Imagine-t-on un pays démocratique où le parlement qui se déclare en « rébellion totale » (depuis janvier) , décide d’ignorer, de « méconnaître », le président démocratiquement élu, et ce, de surcroît, dans un système présidentiel de longue date ? La majorité du parlement vénézuélien, acquise largement à l’opposition de droite et d’extrême droite depuis décembre 2015 (112 députés sur 167 sièges, dont trois députés anti-chavistes, élus illégalement par l’achat de votes (attesté), a décidé de se mettre hors la loi depuis janvier 2016 ; elle veut accélérer la politique du pire et le bras de fer à quitte ou double avec le président Maduro. Elle refuse les trois élections partielles pour renouveler (en Amazone) les sièges des trois députés usurpateurs coupables « d’irrégularités démontrées ».
Bloquer le parlement afin de bloquer l’un des cinq piliers de la démocratie vénézuélienne (pouvoirs exécutif, législatif, citoyen, judiciaire et électoral) et finalement tout le pays, essentiellement ses activités économiques, relève de l’irresponsabilité totale. Au Venezuela par exemple, la « Loi sur les hydrocarbures » exige que les accords internationaux en matière pétrolière, les contrats sur les hydrocarbures, soient approuvés par le parlement. Le blocage de l’Assemblée nationale aggrave par conséquent d’autant la grave crise dans laquelle est plongé le pays, victime entre autres de l’impitoyable « guerre économique » des classes dominantes, et de déstabilisations multiples.
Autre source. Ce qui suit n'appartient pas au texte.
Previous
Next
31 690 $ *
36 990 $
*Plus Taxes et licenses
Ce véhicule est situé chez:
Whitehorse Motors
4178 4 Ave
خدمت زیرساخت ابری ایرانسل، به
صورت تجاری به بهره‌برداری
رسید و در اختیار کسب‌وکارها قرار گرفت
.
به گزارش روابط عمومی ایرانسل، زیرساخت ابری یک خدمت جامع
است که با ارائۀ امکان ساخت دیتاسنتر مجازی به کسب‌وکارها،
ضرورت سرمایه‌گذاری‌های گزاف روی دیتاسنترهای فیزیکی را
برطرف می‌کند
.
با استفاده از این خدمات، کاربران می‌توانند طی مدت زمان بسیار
Jeudi 30 mars 2017, le Tribunal Suprême a décidé, comme il en a le droit lors d’un « conflit constitutionnel », d’assumer de manière « temporaire » les « compétences parlementaires », face au vide du pouvoir législatif, et « tant que l’Assemblée nationale restera hors la loi ». Nul ne peut s’en féliciter, mais le mensonge s’avère insupportable, dangereux. L’opposition a voulu jouer avec le feu, provoquer le chaos, voire la guerre civile : elle a, dans l’état actuel des choses, perdu. Elle doit revenir à la raison. Le Parlement n’est pas dissout mais « dépossédé ». Aucune liberté de base n’est supprimée, le pluralisme politique fonctionne… Ceci dit, ce type de situation ne peut satisfaire personne. A qui donc la faute ? Le président Maduro n’est ni un pantin que l’on peut humilier impunément, ni un dictateur contrairement à l’image donnée par la plupart des médias aux ordres. Le président bolivarien s’auto-défend comme il en a le droit, avec les armes à sa portée, au nom de millions « d’invisibles » que la révolution a rendu visibles. Il a un mandat populaire : défendre la révolution bolivarienne entamée, certes, mais aux nombreux acquis encore vivants.
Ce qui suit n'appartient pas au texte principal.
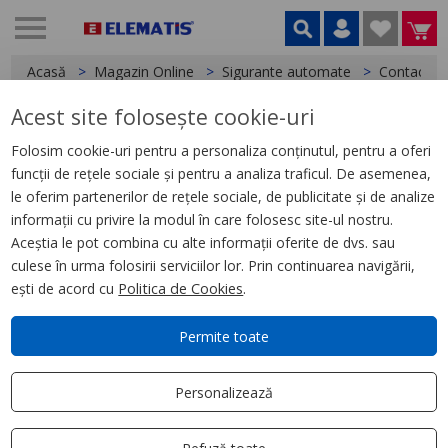
Acasă
Magazin Online
Sigurante automate
Contacte A
Acest site folosește cookie-uri
< Contacte Auxiliare si Bobine declansare
Folosim cookie-uri pentru a personaliza conținutul, pentru a oferi
funcții de rețele sociale și pentru a analiza traficul. De asemenea,
Easy9 Bobina declansare la
le oferim partenerilor de rețele sociale, de publicitate și de analize
prag de tensiune
informații cu privire la modul în care folosesc site-ul nostru.
Aceștia le pot combina cu alte informații oferite de dvs. sau
culese în urma folosirii serviciilor lor. Prin continuarea navigării,
ești de acord cu
Politica de Cookies
.
Permite toate
Personalizează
L’opposition a le droit de créer ainsi, dans les faits, une sorte de « coup d’Etat institutionnel », mais elle doit en assumer les conséquences, et ne saurait demander aux chavistes de rester passifs dans l’attente du « coup final ». Elle ne peut provoquer, mordre en permanence la ligne rouge, puis crier cyniquement « à l’autocratie ». Cette droite, majoritairement agressive, revancharde, haineuse, complotiste, est désormais relayée par le secrétaire général de l’Organisation des Etats Américains, jadis appelée « ministère des colonies de Washington ». Le sieur Luis Almagro tente de renouer avec le bon vieux temps où les Etats-Unis faisaient et défaisaient les gouvernements latinos ; il essaie d’isoler Caracas à l’échelle du continent. Il verse, avec les bravos de « l’empire », dans la servitude assumée…
Et ceux qui aujourd’hui hurlent au « coup d’Etat », à « la dictature », sont à peu près les mêmes qui, en 2002, se félicitaient du vrai coup d’Etat contre le président Chavez : tous les conservateurs, les nantis, les « valets » de Washington, la « gauche papa bobo », El País, Aznar, Bush, Felipe Gonzalez, Libé, Le Monde, les élites corrompues, serviles… D’autres se taisaient.
Ceux qui appellent les vénézuéliens à refuser le dialogue, à « désobéir », parce que le président aurait « abandonné sa charge » (sic !) et que de nouvelles élections devraient avoir lieu, qui mentent de façon éhontée, se préparent à jouer avec le sang d’un peuple.